Below is an example IAM policy to provide KMS permissions:

{
   "Version": "2012-10-17",
   "Statement": {
       "Action": [
           "kms:Encrypt",
           "kms:GenerateDataKey"
       ],
       "Resource": "YOUR_KMS_KEY_ARN",
       "Effect": "Allow"
   }
}

For more information refer to:

How to Drill Down Into a Report

To drill down into a report, select the report/dashboard on the Reports page, then select a chart. Not all charts/reports/dashboards support drills.

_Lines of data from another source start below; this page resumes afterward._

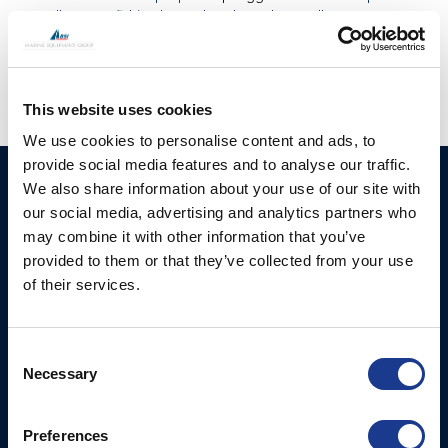
propeller
,
CPP
,
fishing boats
,
hundested propeller
,
USA
propellers
This website uses cookies
We use cookies to personalise content and ads, to
provide social media features and to analyse our traffic.
HUNDESTED
Products
We also share information about your use of our site with
PROPELLER A/S
our social media, advertising and analytics partners who
CP Propellers
may combine it with other information that you’ve
Stadionvej 4
provided to them or that they’ve collected from your use
Marine Gearboxes
DK-3390 Hundested
of their services.
T: +45 4793 7117
Pitch Control Units
E:
Low Resistance Propulsion
hundested@hundestedpropeller.dk
Consent
Systems
E:
Necessary
Selection
sales@hundestedpropeller.dk
Thrusters
E:
Preferences
service@hundestedpropeller.dk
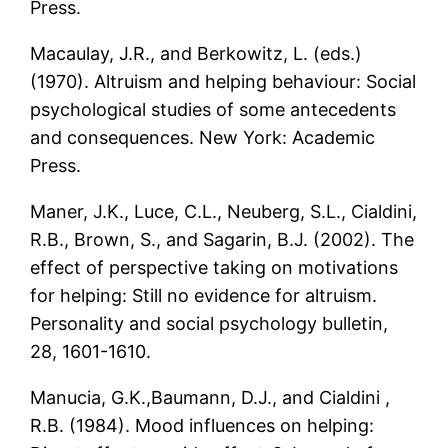
Press.
Macaulay, J.R., and Berkowitz, L. (eds.)
(1970). Altruism and helping behaviour: Social
psychological studies of some antecedents
and consequences. New York: Academic
Press.
Maner, J.K., Luce, C.L., Neuberg, S.L., Cialdini,
R.B., Brown, S., and Sagarin, B.J. (2002). The
effect of perspective taking on motivations
for helping: Still no evidence for altruism.
Personality and social psychology bulletin,
28, 1601-1610.
Manucia, G.K.,Baumann, D.J., and Cialdini ,
R.B. (1984). Mood influences on helping:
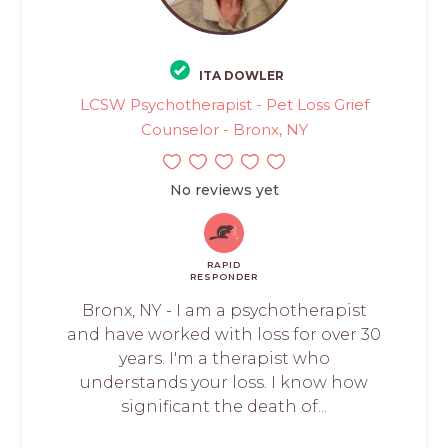
ITA DOWLER
LCSW Psychotherapist - Pet Loss Grief
Counselor - Bronx, NY
No reviews yet
RAPID
RESPONDER
Bronx, NY - I am a psychotherapist
and have worked with loss for over 30
years. I'm a therapist who
understands your loss. I know how
significant the death of...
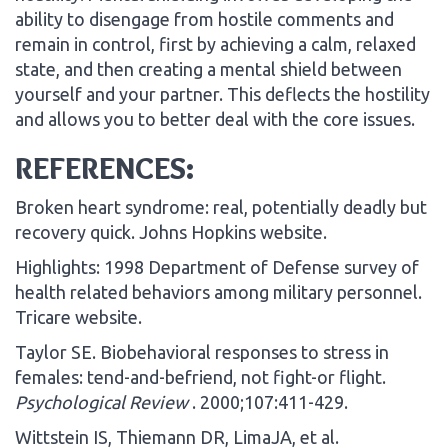
ability to disengage from hostile comments and
remain in control, first by achieving a calm, relaxed
state, and then creating a mental shield between
yourself and your partner. This deflects the hostility
and allows you to better deal with the core issues.
REFERENCES:
Broken heart syndrome: real, potentially deadly but
recovery quick. Johns Hopkins website.
Highlights: 1998 Department of Defense survey of
health related behaviors among military personnel.
Tricare website.
Taylor SE. Biobehavioral responses to stress in
females: tend-and-befriend, not fight-or flight.
Psychological Review
. 2000;107:411-429.
Wittstein IS, Thiemann DR, LimaJA, et al.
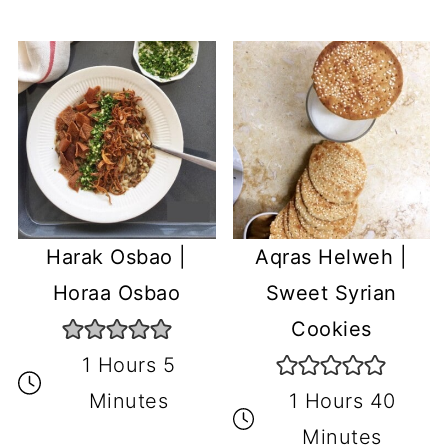
Harak Osbao |
Aqras Helweh |
Horaa Osbao
Sweet Syrian
Cookies
1 Hours 5
Minutes
1 Hours 40
Minutes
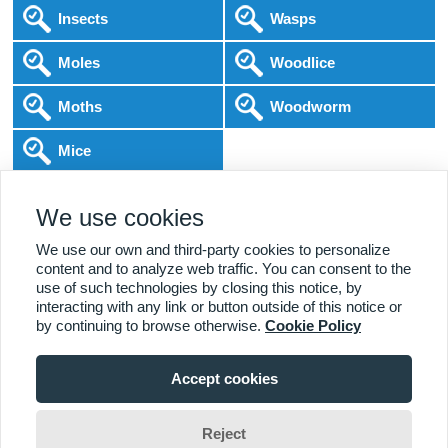
Insects
Wasps
Moles
Woodlice
Moths
Woodworm
Mice
Following COVID-19 Government Guidance
We use cookies
Local Experts
Home & Business
BPCA Qualified
Affordable Pricing
DBS Checked
1000+ Reviews
We use our own and third-party cookies to personalize
content and to analyze web traffic. You can consent to the
use of such technologies by closing this notice, by
interacting with any link or button outside of this notice or
by continuing to browse otherwise.
Cookie Policy
Accept cookies
Viewing:
Hebden Bridge Branch
Home
|
About Us
|
Commercial
|
Residential
|
Contact Us
|
Towns
01422 657 423
Serviced
Reject
Adam Brownridge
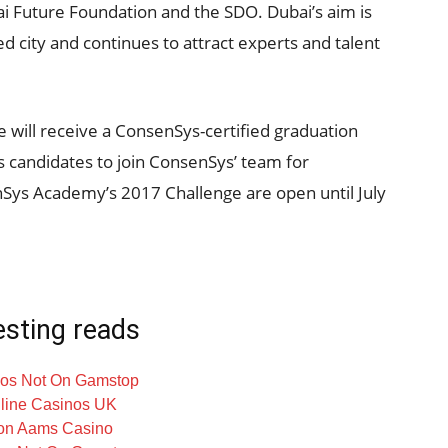
 Future Foundation and the SDO. Dubai’s aim is
ed city and continues to attract experts and talent
will receive a ConsenSys-certified graduation
as candidates to join ConsenSys’ team for
nSys Academy’s 2017 Challenge are open until July
esting reads
os Not On Gamstop
line Casinos UK
on Aams Casino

Below, we’ve drilled down into the Rule Violations By Severity report in the Compliance Posture Dashboard, selecting only the violations of medium severity:

_images/report-drill-down.gif

You can download the drill data:

_images/report-drill-download-1.png

Resource ID and Resource Native ID

The fields Resource ID and Resource Native ID are identical in Azure and Google environments.

In AWS environments:

  • Resource Native ID is the full ARN (e.g., arn:aws:s3:::my-rad-bucket).

  • Resource ID is the short name for the resource (e.g., my-rad-bucket).

Not all resource types support a native ID. Resources without a native ID will display a blank field in the Resource Native ID column.

The Resource filter accepts both types of ID.